*** Opening of Exercise inputs ***
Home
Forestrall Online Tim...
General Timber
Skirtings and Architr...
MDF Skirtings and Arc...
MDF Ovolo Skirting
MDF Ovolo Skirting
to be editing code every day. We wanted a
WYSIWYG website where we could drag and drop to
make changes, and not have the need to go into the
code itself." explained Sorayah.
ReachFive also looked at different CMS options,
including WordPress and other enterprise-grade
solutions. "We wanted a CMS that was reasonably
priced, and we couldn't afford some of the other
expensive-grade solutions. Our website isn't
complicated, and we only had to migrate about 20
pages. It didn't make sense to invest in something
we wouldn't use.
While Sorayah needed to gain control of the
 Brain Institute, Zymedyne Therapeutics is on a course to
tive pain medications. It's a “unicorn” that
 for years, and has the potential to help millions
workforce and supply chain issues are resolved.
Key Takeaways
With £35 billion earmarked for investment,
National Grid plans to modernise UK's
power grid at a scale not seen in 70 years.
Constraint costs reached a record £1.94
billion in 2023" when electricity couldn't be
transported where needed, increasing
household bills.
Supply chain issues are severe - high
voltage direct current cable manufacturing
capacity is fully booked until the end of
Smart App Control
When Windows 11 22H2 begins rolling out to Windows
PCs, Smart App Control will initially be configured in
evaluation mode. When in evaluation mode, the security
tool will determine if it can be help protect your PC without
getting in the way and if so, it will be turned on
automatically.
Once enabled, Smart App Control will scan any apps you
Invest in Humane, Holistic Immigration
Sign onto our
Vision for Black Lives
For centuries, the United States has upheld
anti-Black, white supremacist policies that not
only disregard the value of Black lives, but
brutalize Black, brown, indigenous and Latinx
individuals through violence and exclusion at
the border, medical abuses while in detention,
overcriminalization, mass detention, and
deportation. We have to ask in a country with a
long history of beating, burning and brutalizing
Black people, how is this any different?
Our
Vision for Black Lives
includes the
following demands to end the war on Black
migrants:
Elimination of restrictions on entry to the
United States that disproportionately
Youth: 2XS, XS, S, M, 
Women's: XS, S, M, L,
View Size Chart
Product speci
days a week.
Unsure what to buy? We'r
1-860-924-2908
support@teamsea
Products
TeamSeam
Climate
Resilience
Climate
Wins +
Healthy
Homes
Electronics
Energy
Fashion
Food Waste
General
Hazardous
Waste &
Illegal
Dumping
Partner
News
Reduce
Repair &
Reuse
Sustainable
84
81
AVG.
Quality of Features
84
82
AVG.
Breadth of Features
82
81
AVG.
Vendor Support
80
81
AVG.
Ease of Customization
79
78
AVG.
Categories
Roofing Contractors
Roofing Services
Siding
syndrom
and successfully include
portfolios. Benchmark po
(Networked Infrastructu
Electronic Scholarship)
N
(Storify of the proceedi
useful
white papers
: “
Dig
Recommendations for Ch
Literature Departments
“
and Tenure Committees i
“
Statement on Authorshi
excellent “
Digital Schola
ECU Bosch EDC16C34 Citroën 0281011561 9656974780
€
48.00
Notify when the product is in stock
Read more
*** Close of Exercise inputs ***
(Your objective)
Reprint every entry exactly.

(Your response)
Home
Forestrall Online Tim...
General Timber
Skirtings and Architr...
MDF Skirtings and Arc...
MDF Ovolo Skirting
MDF Ovolo Skirting
to be editing code every day. We wanted a
WYSIWYG website where we could drag and drop to
make changes, and not have the need to go into the
code itself." explained Sorayah.
ReachFive also looked at different CMS options,
including WordPress and other enterprise-grade
solutions. "We wanted a CMS that was reasonably
priced, and we couldn't afford some of the other
expensive-grade solutions. Our website isn't
complicated, and we only had to migrate about 20
pages. It didn't make sense to invest in something
we wouldn't use.
While Sorayah needed to gain control of the
 Brain Institute, Zymedyne Therapeutics is on a course to
tive pain medications. It's a “unicorn” that
 for years, and has the potential to help millions
workforce and supply chain issues are resolved.
Key Takeaways
With £35 billion earmarked for investment,
National Grid plans to modernise UK's
power grid at a scale not seen in 70 years.
Constraint costs reached a record £1.94
billion in 2023" when electricity couldn't be
transported where needed, increasing
household bills.
Supply chain issues are severe - high
voltage direct current cable manufacturing
capacity is fully booked until the end of
Smart App Control
When Windows 11 22H2 begins rolling out to Windows
PCs, Smart App Control will initially be configured in
evaluation mode. When in evaluation mode, the security
tool will determine if it can be help protect your PC without
getting in the way and if so, it will be turned on
automatically.
Once enabled, Smart App Control will scan any apps you
Invest in Humane, Holistic Immigration
Sign onto our
Vision for Black Lives
For centuries, the United States has upheld
anti-Black, white supremacist policies that not
only disregard the value of Black lives, but
brutalize Black, brown, indigenous and Latinx
individuals through violence and exclusion at
the border, medical abuses while in detention,
overcriminalization, mass detention, and
deportation. We have to ask in a country with a
long history of beating, burning and brutalizing
Black people, how is this any different?
Our
Vision for Black Lives
includes the
following demands to end the war on Black
migrants:
Elimination of restrictions on entry to the
United States that disproportionately
Youth: 2XS, XS, S, M, 
Women's: XS, S, M, L,
View Size Chart
Product speci
days a week.
Unsure what to buy? We'r
1-860-924-2908
support@teamsea
Products
TeamSeam
Climate
Resilience
Climate
Wins +
Healthy
Homes
Electronics
Energy
Fashion
Food Waste
General
Hazardous
Waste &
Illegal
Dumping
Partner
News
Reduce
Repair &
Reuse
Sustainable
84
81
AVG.
Quality of Features
84
82
AVG.
Breadth of Features
82
81
AVG.
Vendor Support
80
81
AVG.
Ease of Customization
79
78
AVG.
Categories
Roofing Contractors
Roofing Services
Siding
syndrom
and successfully include
portfolios. Benchmark po
(Networked Infrastructu
Electronic Scholarship)
N
(Storify of the proceedi
useful
white papers
: “
Dig
Recommendations for Ch
Literature Departments
“
and Tenure Committees i
“
Statement on Authorshi
excellent “
Digital Schola
ECU Bosch EDC16C34 Citroën 0281011561 9656974780
€
48.00
Notify when the product is in stock
Read more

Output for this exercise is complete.